Description of the task — Give the data again exactly as it appears, excluding any pictures.

-- Source material follows --

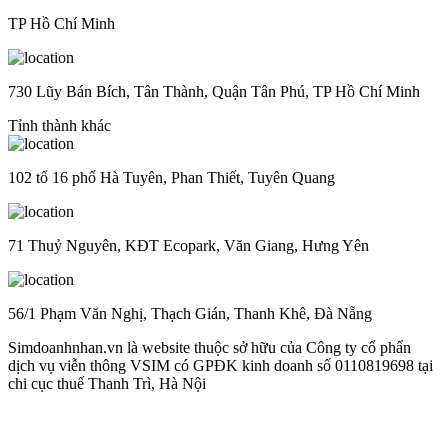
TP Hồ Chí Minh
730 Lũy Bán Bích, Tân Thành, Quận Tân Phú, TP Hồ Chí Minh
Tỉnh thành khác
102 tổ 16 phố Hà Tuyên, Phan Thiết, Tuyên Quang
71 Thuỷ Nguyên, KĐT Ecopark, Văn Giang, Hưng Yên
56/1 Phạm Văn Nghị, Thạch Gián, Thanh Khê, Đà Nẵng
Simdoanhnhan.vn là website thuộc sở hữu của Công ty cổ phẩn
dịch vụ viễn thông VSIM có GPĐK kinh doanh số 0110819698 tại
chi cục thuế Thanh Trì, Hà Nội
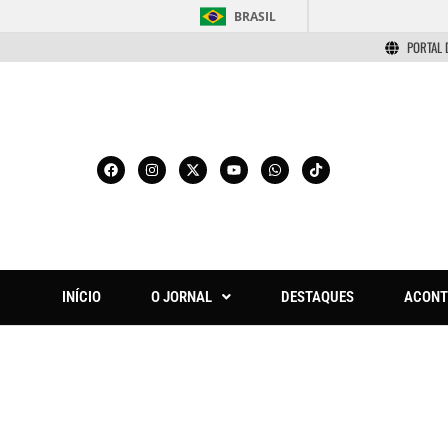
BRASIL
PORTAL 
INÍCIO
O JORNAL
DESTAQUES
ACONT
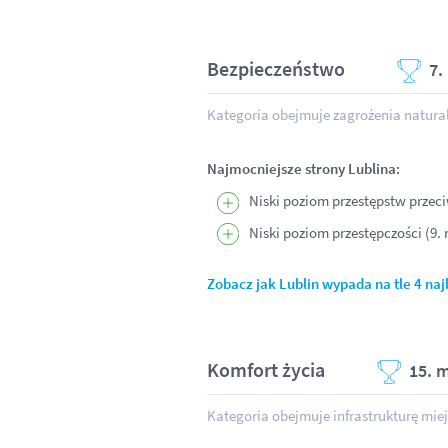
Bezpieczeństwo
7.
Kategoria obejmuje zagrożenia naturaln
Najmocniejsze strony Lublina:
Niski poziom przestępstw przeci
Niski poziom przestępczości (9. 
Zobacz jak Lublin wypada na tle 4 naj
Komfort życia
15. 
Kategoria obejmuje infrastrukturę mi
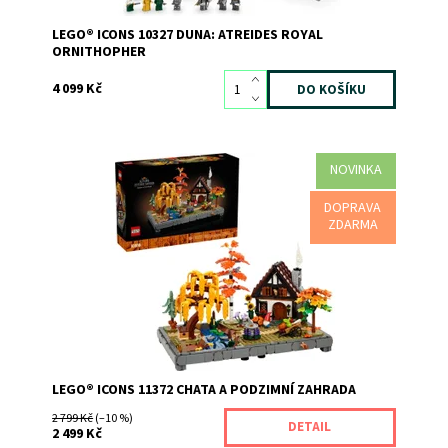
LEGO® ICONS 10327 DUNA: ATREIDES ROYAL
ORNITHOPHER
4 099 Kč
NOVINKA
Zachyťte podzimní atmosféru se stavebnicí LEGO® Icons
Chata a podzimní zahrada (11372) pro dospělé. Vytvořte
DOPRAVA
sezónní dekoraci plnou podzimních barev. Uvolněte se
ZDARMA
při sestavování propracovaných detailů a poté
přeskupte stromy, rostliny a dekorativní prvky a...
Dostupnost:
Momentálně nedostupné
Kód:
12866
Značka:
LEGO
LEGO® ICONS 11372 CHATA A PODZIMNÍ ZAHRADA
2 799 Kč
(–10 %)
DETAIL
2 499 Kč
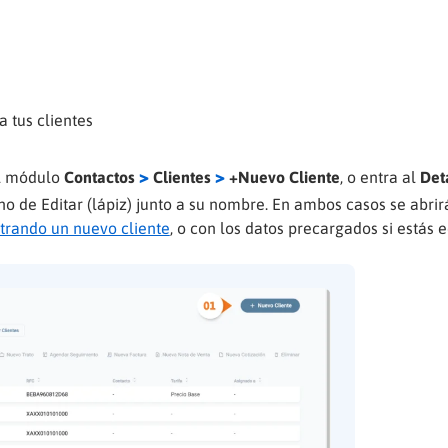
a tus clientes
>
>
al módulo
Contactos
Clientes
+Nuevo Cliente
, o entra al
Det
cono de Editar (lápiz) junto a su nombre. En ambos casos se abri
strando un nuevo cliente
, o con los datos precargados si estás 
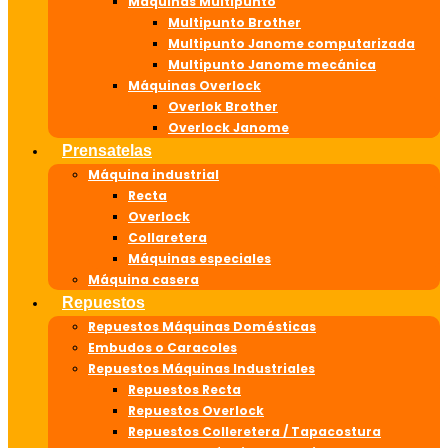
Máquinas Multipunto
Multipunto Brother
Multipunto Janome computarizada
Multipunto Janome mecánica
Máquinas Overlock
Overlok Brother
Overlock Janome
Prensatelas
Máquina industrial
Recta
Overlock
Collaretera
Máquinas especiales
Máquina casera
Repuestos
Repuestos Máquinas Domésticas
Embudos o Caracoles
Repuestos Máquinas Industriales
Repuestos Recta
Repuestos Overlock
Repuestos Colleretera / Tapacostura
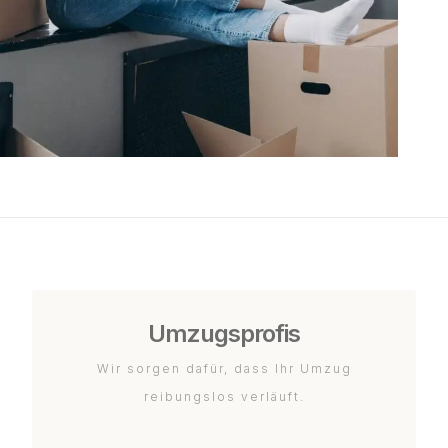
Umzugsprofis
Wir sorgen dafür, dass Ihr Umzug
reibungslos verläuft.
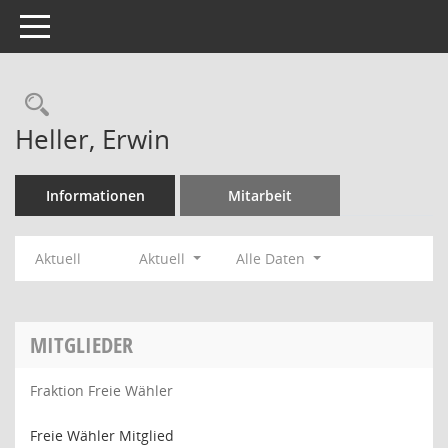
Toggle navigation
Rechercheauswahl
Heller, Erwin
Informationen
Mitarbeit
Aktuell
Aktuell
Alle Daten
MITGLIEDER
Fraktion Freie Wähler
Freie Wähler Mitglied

-- Source material concluded --

Answer section —
TP Hồ Chí Minh
730 Lũy Bán Bích, Tân Thành, Quận Tân Phú, TP Hồ Chí Minh
Tỉnh thành khác
102 tổ 16 phố Hà Tuyên, Phan Thiết, Tuyên Quang
71 Thuỷ Nguyên, KĐT Ecopark, Văn Giang, Hưng Yên
56/1 Phạm Văn Nghị, Thạch Gián, Thanh Khê, Đà Nẵng
Simdoanhnhan.vn là website thuộc sở hữu của Công ty cổ phẩn
dịch vụ viễn thông VSIM có GPĐK kinh doanh số 0110819698 tại
chi cục thuế Thanh Trì, Hà Nội
BRASIL
PORTAL 
INÍCIO
O JORNAL
DESTAQUES
ACONT
Bezpieczeństwo
7.
Kategoria obejmuje zagrożenia naturaln
Najmocniejsze strony Lublina:
Niski poziom przestępstw przeci
Niski poziom przestępczości (9. 
Zobacz jak Lublin wypada na tle 4 naj
Komfort życia
15. 
Kategoria obejmuje infrastrukturę mi
LEGO® ICONS 10327 DUNA: ATREIDES ROYAL
ORNITHOPHER
4 099 Kč
NOVINKA
Zachyťte podzimní atmosféru se stavebnicí LEGO® Icons
Chata a podzimní zahrada (11372) pro dospělé. Vytvořte
DOPRAVA
sezónní dekoraci plnou podzimních barev. Uvolněte se
ZDARMA
při sestavování propracovaných detailů a poté
přeskupte stromy, rostliny a dekorativní prvky a...
Dostupnost:
Momentálně nedostupné
Kód:
12866
Značka:
LEGO
LEGO® ICONS 11372 CHATA A PODZIMNÍ ZAHRADA
2 799 Kč
(–10 %)
DETAIL
2 499 Kč
a tus clientes
>
>
al módulo
Contactos
Clientes
+Nuevo Cliente
, o entra al
Det
cono de Editar (lápiz) junto a su nombre. En ambos casos se abri
strando un nuevo cliente
, o con los datos precargados si estás 
Máquinas Multipunto
Multipunto Brother
Multipunto Janome computarizada
Multipunto Janome mecánica
Máquinas Overlock
Overlok Brother
Overlock Janome
Prensatelas
Máquina industrial
Recta
Overlock
Collaretera
Máquinas especiales
Máquina casera
Repuestos
Repuestos Máquinas Domésticas
Embudos o Caracoles
Repuestos Máquinas Industriales
Repuestos Recta
Repuestos Overlock
Repuestos Colleretera / Tapacostura
Umzugsprofis
Wir sorgen dafür, dass Ihr Umzug
reibungslos verläuft.
Toggle navigation
Rechercheauswahl
Heller, Erwin
Informationen
Mitarbeit
Aktuell
Aktuell
Alle Daten
MITGLIEDER
Fraktion Freie Wähler
Freie Wähler Mitglied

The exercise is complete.